In decades past Lebanon has found itself in the eye of the storm and in centuries past it has been both the cradle of Mediterranean civilisation and the battleground of mighty empires.

These days, the country’s pivotal strategic position as a vital entrepot of commerce at the heart of the Middle Eastern world means the new generation still faces seemingly intractable problems while at the same time also being offered the prospect of dazzling challenges.

The Middle East’s banking sector is a highly complex organism which has grown, salmon leap fashion, to answer the rocketing demands posed by inward investment and large-scale regional development – it is a system fine-tuned to accommodate growth but fraught with conundrums and pitfalls for the unwary.

It would be difficult to imagine a more sophisticated business banking environment than Lebanon in one sense, but at the same time the USA has been lobbying hard for the country to invest in new restraints designed to further curb the threat of terrorism and money laundering.

Regional banking organisations argue the sector demonstrates a sound record of compliance with international rules, stressing that its efficiency is underpinned be a willingness to accept the supremacy of international resolutions.

The devil is in the detail, of course, and banks in Lebanon admit that no system is completely immune to infiltration, but there is no doubt the management systems which have evolved from one of the oldest continuously developed banking cultures in the world are firmly geared to one over-riding goal – to keep Beirut in its pole position as Mid-East financial super-hub, one with a major role to play regionally and across the world.

There’s a pzazz about this deeply ancient business finance tradition which is best summed up by the recent innovation from Byblos Bank (one of Lebanon’s top three) and digital security combine Gemalto. They teamed up to launch the Middle East’s first bio-sourced cash card, clearly indicating that the days of plastic are numbered.

Rather than just some flashy green gimmick, the move is designed to flag up in the most obvious way the importance renewables and conservation have in every single detail of bank management, since that is where gigantic levels of investment will be made in the future.

Holders of the new cards will be offered incentives such as air miles or travel points under the bank’s loyalty programme, as a simple reward mechanism for engaging the customer in the whole concept of “green” in the most rudimentary way.

The bank’s official explanation is that the card underlines Byblos’ strategic vision in evaluating and managing the environmental impact of every policy initiative it takes – and this policy will emphatically permeate every root and branch of the system.

Rather than being dyed in the wool, it seems, the biggest legacy of the sector’s long-established and complex traditions is a built-in propensity to develop new and profitable avenues for future growth – it has never been a climate in which successful banks have been content (or indeed able) to rest on their laurels.

Read the manifest for a major Lebanese banking player these days and you will immediately be confronted with a list of “must-haves” apparently thoroughly covered – for example advanced security, flexibility, good interest rates.
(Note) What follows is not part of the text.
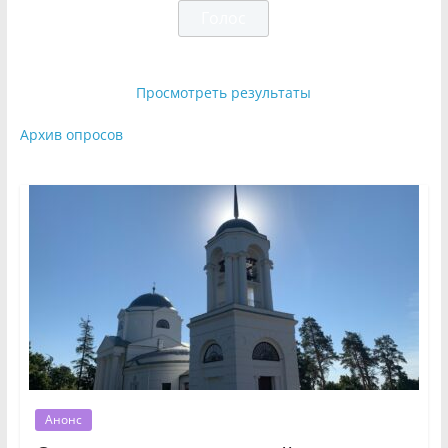
Просмотреть результаты
Архив опросов
Анонс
While this manifest continues to stack up from the customer’s point of view the system will continue to grow, in turn underpinning further growth.

It is an environment in which the banks are implicitly geared for expansion, and one whose obvious awareness of the volatile conditions in the wider region has led to the counter-measures judged to be best calculated to keep any threat to further development at bay.

This month the country’s caretaker Prime Minister told the Union of Arab Bank officials that the banking sector in Lebanon continued to enjoy steady growth in spite of “lingering political crises” – while noting the decline of tourism, flat growth in exports, and a slump in Arab investment.

The key to future growth and robust financial security is seen as a greater willingness by the wider apparatus of the Arab banking work to pool resources, reducing the need for international funding for what ought to be locally-managed development plans.

The dangers posed by the mercurial political situation are obvious, but at the same time the country is committed to a policy of non-interference in other countries’ affairs – and in the current climate it may prove crucial to the economy’s future health for this to be seen to be true.

A system with less international connectivity or resilience would surely buckle under the strain, but the Lebanon has always been a thriving financial centre – right back to the days of booming trade in ancient Tyre – and in the past has proved more than capable of riding out the most threatening storm.

Recent positive news about the sector, and despite the unpromising trading conditions, suggest it may be little different this time around.